Melanoma plasticity and phenotypic diversity: therapeutic barriers and opportunities

  1. Colin R. Goding3
  1. 1Laboratory for Molecular Cancer Biology, Center for Cancer Biology, Vlaams Instituut voor Biotechnologie (VIB), Herestraat 49, 3000 Leuven, Belgium;
  2. 2Laboratory for Molecular Cancer Biology, Department of Oncology, KULeuven, Herestraat 49, B-3000 Leuven, Belgium;
  3. 3Ludwig Institute for Cancer Research, Nuffield Department of Clinical Medicine, University of Oxford, Headington, Oxford OX3 7DQ, United Kingdom
  1. Corresponding authors: colin.goding{at}ludwig.ox.ac.uk, jeanchristophe.marine{at}kuleuven.vib.be

Abstract

An incomplete view of the mechanisms that drive metastasis, the primary cause of cancer-related death, has been a major barrier to development of effective therapeutics and prognostic diagnostics.
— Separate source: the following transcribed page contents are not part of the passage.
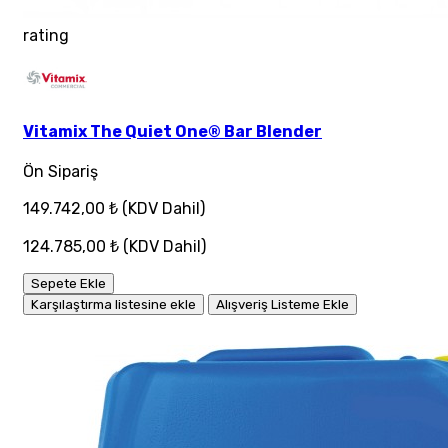
rating
Vitamix The Quiet One® Bar Blender
Ön Sipariş
149.742,00 ₺
(KDV Dahil)
124.785,00 ₺
(KDV Dahil)
Sepete Ekle
Karşılaştırma listesine ekle
Alışveriş Listeme Ekle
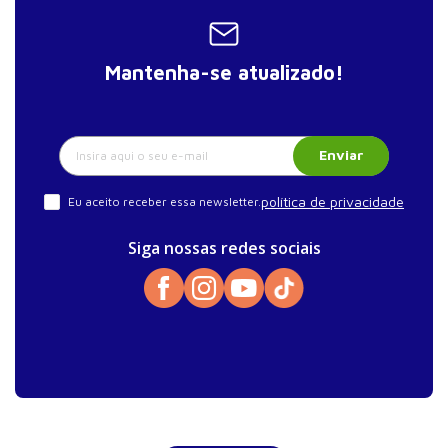
Mantenha-se atualizado!
Enviar
política de privacidade
Eu aceito receber essa newsletter.
Siga nossas redes sociais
Increasing evidence indicates that the interplay between microenvironment, genetic lesions, and cellular plasticity drives the metastatic cascade and resistance to therapies. Here, using melanoma as a model, we outline the diversity and trajectories of cell states during metastatic dissemination and therapy exposure, and highlight how understanding the magnitude and dynamics of nongenetic reprogramming in space and time at single-cell resolution can be exploited to develop therapeutic strategies that capitalize on nongenetic tumor evolution.